1. When you are finished with the lab, be sure to `add` and `commit` your work.

```git add wordTools.py puzzles.py
git commit -m "Lab 3 completed"
```

Then `push` your work (remembering to start the `VPN` if you’re working from off campus):

```git push
```
2. You can, if you wish, check that your work is up-to-date on https://evolene.cs.williams.edu, or with `git status` in the Terminal window:

```git status
```
3. Please edit the `README.md` file and enter the names of any such students on the `Collaboration` line. Commit and push this change.

4. `Gradesheet.txt` gives a breakdown of the rubric you will be graded on for this lab. When graded, this file will contain the feedback as well.

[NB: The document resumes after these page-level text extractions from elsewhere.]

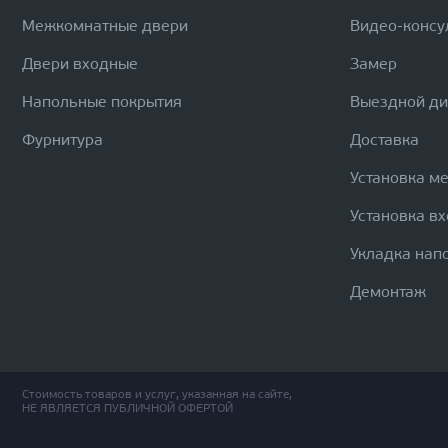
Межкомнатные двери
Видео-консу
Двери входные
Замер
Напольные покрытия
Выездной д
Фурнитура
Доставка
Установка м
Установка в
Укладка нап
Демонтаж
Стоимость товаров и услуг, указанная на сайте,
НЕ ЯВЛЯЕТСЯ ПУБЛИЧНОЙ ОФЕРТОЙ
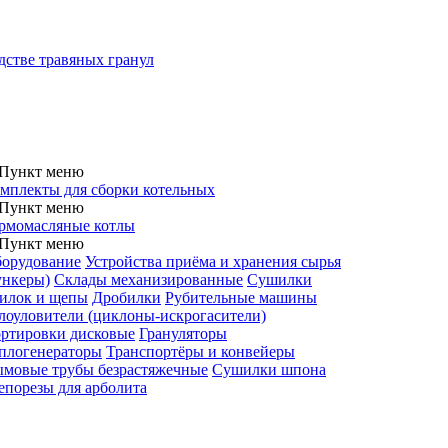
дстве травяных гранул
мплекты для сборки котельных
рмомасляные котлы
орудование
Устройства приёма и хранения сырья
ункеры)
Склады механизированные
Сушилки
илок и щепы
Дробилки
Рубительные машины
лоуловители (циклоны-искрогасители)
ртировки дисковые
Грануляторы
плогенераторы
Транспортёры и конвейеры
мовые трубы безрастяжечные
Сушилки шпона
порезы для арболита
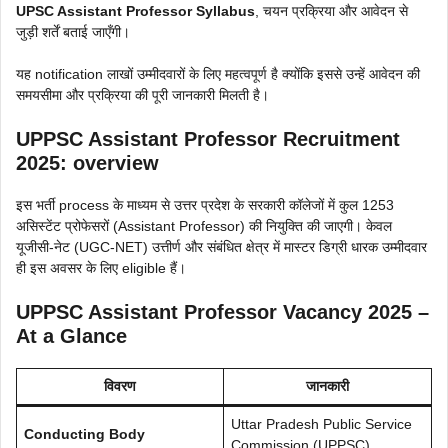
UPSC Assistant Professor Syllabus
, चयन प्रक्रिया और आवेदन से
जुड़ी शर्तें बताई जाएँगी।
यह notification लाखों उम्मीदवारों के लिए महत्वपूर्ण है क्योंकि इससे उन्हें आवेदन की
समयसीमा और प्रक्रिया की पूरी जानकारी मिलती है।
UPPSC Assistant Professor Recruitment
2025: overview
इस भर्ती process के माध्यम से उत्तर प्रदेश के सरकारी कॉलेजों में कुल 1253
असिस्टेंट प्रोफेसरों (Assistant Professor) की नियुक्ति की जाएगी। केवल
यूजीसी-नेट (UGC-NET) उत्तीर्ण और संबंधित क्षेत्र में मास्टर डिग्री धारक उम्मीदवार
ही इस अवसर के लिए eligible हैं।
UPPSC Assistant Professor Vacancy 2025 –
At a Glance
विवरण
जानकारी
Uttar Pradesh Public Service
Conducting Body
Commission (UPPSC)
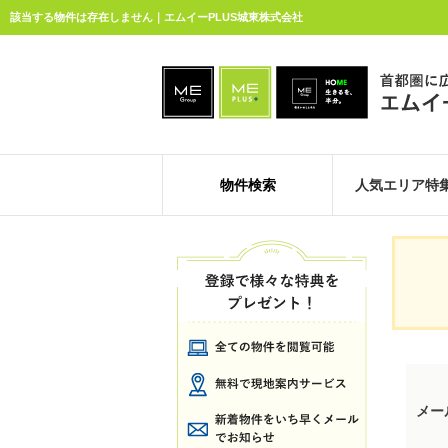
該当する物件は存在しません｜エムイーPLUS城東株式会社
物件検索
人気エリア特
メー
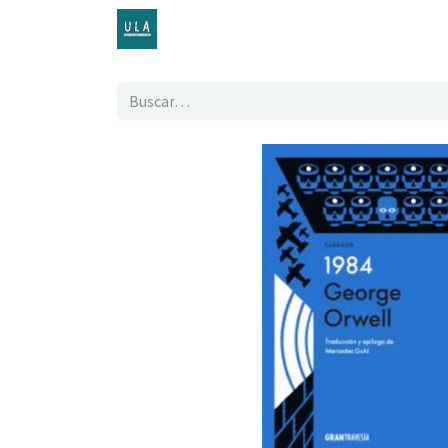
Inicio
TENDA ONLINE
O proxecto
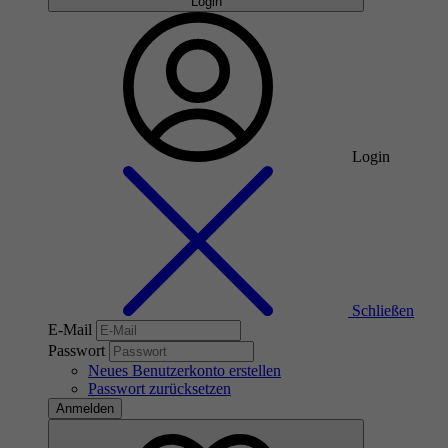
Login
Login
Schließen
E-Mail
Passwort
Neues Benutzerkonto erstellen
Passwort zurücksetzen
Anmelden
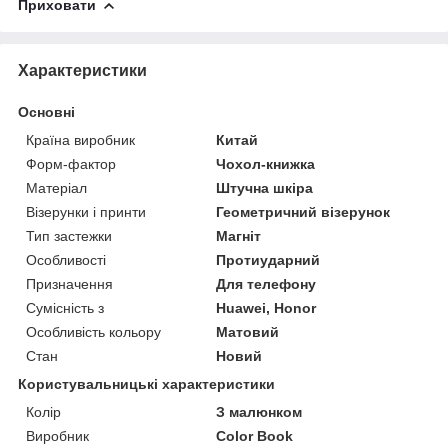
Приховати
Характеристики
Основні
Країна виробник
Китай
Форм-фактор
Чохол-книжка
Матеріал
Штучна шкіра
Візерунки і принти
Геометричний візерунок
Тип застежки
Магніт
Особливості
Протиударний
Призначення
Для телефону
Сумісність з
Huawei, Honor
Особливість кольору
Матовий
Стан
Новий
Користувальницькі характеристики
Колір
З малюнком
Виробник
Color Book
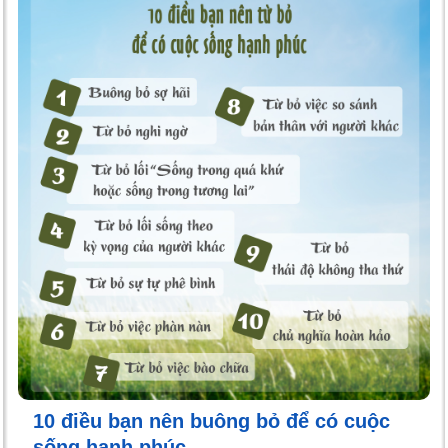
10 điều bạn nên buông bỏ để có cuộc
sống hạnh phúc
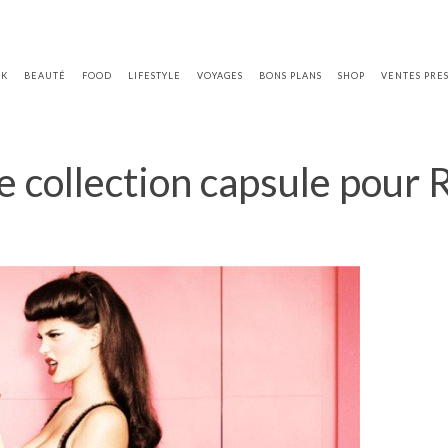
OK
BEAUTÉ
FOOD
LIFESTYLE
VOYAGES
BONS PLANS
SHOP
VENTES PRE
 collection capsule pour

1. Your code for the puzzles must compute each answer as directly as possible. In addition, you should make use of the tools imported from your `wordTools` module whenever possible.
2. We are looking for solutions that do not use too many for loops or iterate over the word lists more than is necessary. For example, `P1` and `P2` can be solved using a nested for loop. If you find yourself writing more than 4 loops, it may be best to review your strategy with a TA or an instructor.
3. Make sure you implement the functions of `wordTools` carefully. Do not modify function names or interpret parameters differently. Make sure your functions return the results described. This document serves, in some way, as a contract between you and your users. Deviating from this contract makes it hard for potential users to adopt your implementation!
5. As always, the file `GradeSheet.txt` in your `lab03` repository goes over the grading guidelines and documents our expectations.